Mayoral candidates address Potomac St. project

March 02, 2009|By DAN DEARTH

HAGERSTOWN -- Hagerstown voters will head to the polls during the March 10 primary to choose a Republican mayoral candidate to advance to the general election in May.

On the GOP ballot are incumbent Robert E. Bruchey II, and primary challengers Jonathan R. Burrs and Ann Holtzman.

Burrs and Holtzman are political newcomers.

The winner of the primary will move on to the May 19 general election to face Democrat David S. Gysberts, who is the lone Democrat running for mayor in the primary.

Bruchey was mayor from 1997 to 2001, but lost a re-election bid to William M. Breichner. He ran again in 2005, but was defeated by former Mayor Richard F. Trump.

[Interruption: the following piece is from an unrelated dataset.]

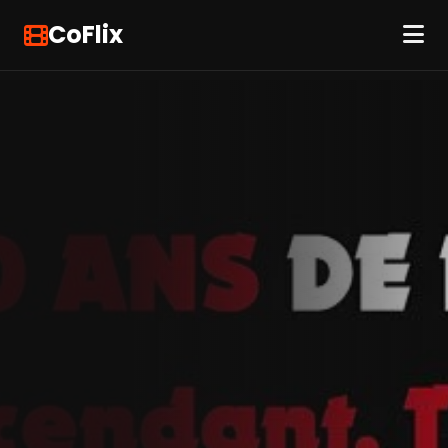
CoFlix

The City Council appointed Bruchey mayor in 2006 after Trump resigned from office less than a year into his term.

Gysberts unsuccessfully sought a seat on the City Council in 2006 to fill the remainder of the term of former Councilman Kristin Aleshire, who resigned after he was elected to a seat on the Washington County Commissioners.


Aleshire's seat was awarded to Councilman Martin E. Brubaker.

Brubaker is running for re-election this year.

The next mayor will take office June 1. The annual salary for the post is $28,000.

Mayor candidates address

Potomac Street project

With the City of Hagerstown's primary election approaching, The Herald-Mail asked each of the four candidates for mayor to respond to four questions.

The candidates' answers to the fourth and final question can be found below. Responses to the previous questions were printed Feb. 9, 16 and 23.

This week's question: Do you believe the current administration has neglected other parts of the city by focusing too heavily on developing the first block of South Potomac Street?

What ran Sunday: Candidates for City Council responded to this week's question.

The Feb. 23 question: Would you support furloughing or laying off municipal employees to save the city money?

The Feb. 16 question: How would you try to bring jobs to the City of Hagerstown?

The Feb. 9 question: What is the biggest problem facing the City of Hagerstown and, if elected, what will you do to solve it?


Check out the candidates' answers to all four questions and view videos of those candidates who accepted an invitation to tell voters why they thought they are the best candidate for the job. Go to and click on Hagerstown City Election, which is a hot topic beneath the two blue bars at the top of the page.

Editor's note: The following is the fourth of four questions that candidates for mayor of Hagerstown were asked to answer, followed by their responses.

Candidates were asked to keep their responses to 150 words or less. Responses were edited for length and to fix typos or errors. Otherwise, they appear as they were received from the candidates.

Question: Do you believe that the current administration has neglected other parts of the city by focusing too heavily on developing the first block of South Potomac Street?


Robert E. Bruchey II, 50

Republican, Incumbent

905 Woodland Way

As mayor, I represent all of Hagerstown. While the downtown area might get a lot of press attention, it is simply one part of a much bigger city. Right now, the city is making major capital investments on Eastern Boulevard, Jonathan Street and the West End reservoir. We are actively working with residents across Hagerstown to make our neighborhoods safer and respond to needs that exist. Our Neighborhoods 1st groups have helped to make improvements in their neighborhoods all across the city. The cost of improvements to the Arts and Entertainment District pale in comparison to these other projects mentioned. I have always maintained an open-door policy to constituents and organizations so they have a voice at City Hall for any concerns or suggestions.

Jonathan R. Burrs, 38


950 Lanvale St.

Development in the first block of South Potomac Street is a good beginning to the downtown revitalization; whether too much focus has been given to these efforts is a matter of opinion. I do believe other parts of the city have been neglected and I don't believe enough attention has been given to the downtown area in general to ensure a small number of irresponsible city residents are prevented from trashing the city.

Shortly after Bulls and Bears opened, my wife and I took a walk through the downtown area and made several distressing observations: people throwing cigarette butts and other trash on sidewalks, in addition to some walking animals with no intentions on cleaning up after them. In my opinion, there needs to be an ordinance preventing people from walking their animals in the business district and heavy fines for those who trash the city.